Transformational Impact of Love and Relationships

Comment by David Brooks in a conversation with E. J. Dionne and Krista Tippet for On Being held at Graham Chapel at Washington University sponsored by the Danforth Center on Religion and Politics posted October 20, 2016

In D.C., I have two friends named Kathy and David, and they had a kid who went to a public school, and that kid had a friend who had no real home. His dad had split, mom had drug and health problems. So they said to the kid, “Come over. Stay with us. You can live with us. Eat if you need. Go to school.” And then that kid had a friend in the same circumstance, and that kid had a friend.

If you go to them — their house — and I do every Thursday and hopefully on Mondays — there’s 10, 15, 25 kids there 18 to 22 just getting some food. Last week, a young woman came and said she was 21. This was the first time she’d been around a dinner table since she was 11. And I took my daughter once, and she said, “This is the warmest home I’ve ever been in.” They call Kathy and David Mom and Dad, and there’s just a warmth and embrace.

What we give them — we, as adults, give them the gift of being their audience. So there’s a kid named Ed who would read from his flip phone poetry he’d written. There’s a woman named Kasari who would sing like a New Orleans jazz singer. And you just receive them, and they define themselves in front of you.

And what they gave to us was a complete intolerance for social distance. So when I meet most of you, I shake hands, and there’s a little distance there because we don’t really know each other. But the first time I walked into their house, I reached my hand out to one of the kids, and he said, “We don’t shake hands here. We hug.” And so — big hugs and you’re just physically draped around each other.

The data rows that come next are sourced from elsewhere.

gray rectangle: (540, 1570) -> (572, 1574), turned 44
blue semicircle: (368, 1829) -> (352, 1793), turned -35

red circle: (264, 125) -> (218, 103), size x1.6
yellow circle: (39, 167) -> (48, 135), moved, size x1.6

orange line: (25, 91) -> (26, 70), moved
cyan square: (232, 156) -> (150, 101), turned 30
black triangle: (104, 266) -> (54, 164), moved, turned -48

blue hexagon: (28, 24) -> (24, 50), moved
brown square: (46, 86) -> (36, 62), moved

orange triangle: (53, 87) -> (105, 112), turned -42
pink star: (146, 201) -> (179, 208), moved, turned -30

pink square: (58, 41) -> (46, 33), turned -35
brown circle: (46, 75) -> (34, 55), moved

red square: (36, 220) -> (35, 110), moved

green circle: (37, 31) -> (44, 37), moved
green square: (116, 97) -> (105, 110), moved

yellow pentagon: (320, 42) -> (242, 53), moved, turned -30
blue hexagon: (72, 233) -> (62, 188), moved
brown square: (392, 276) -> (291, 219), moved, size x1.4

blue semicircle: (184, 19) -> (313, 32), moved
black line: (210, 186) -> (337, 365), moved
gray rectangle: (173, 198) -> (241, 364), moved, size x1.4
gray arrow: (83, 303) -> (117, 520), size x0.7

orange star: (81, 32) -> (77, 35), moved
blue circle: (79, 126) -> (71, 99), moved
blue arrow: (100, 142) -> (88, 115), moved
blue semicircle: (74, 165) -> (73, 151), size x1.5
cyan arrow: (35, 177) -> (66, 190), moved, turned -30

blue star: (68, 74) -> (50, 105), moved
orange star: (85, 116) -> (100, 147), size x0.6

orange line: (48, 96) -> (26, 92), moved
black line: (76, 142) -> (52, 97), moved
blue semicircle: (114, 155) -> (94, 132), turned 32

We were in a forum, and I quoted this guy, Bill Milliken, who happened to be in the audience last time Krista and I were together, and he’s been working on youth issues for 50 years. And he said, “I’m often asked in 50 years of doing this, what programs work to turn around lives?” And he said, “I’ve done this 50 years. I’ve never seen a program turn around a life. I see relationships turn around lives, and I see love turn around lives.”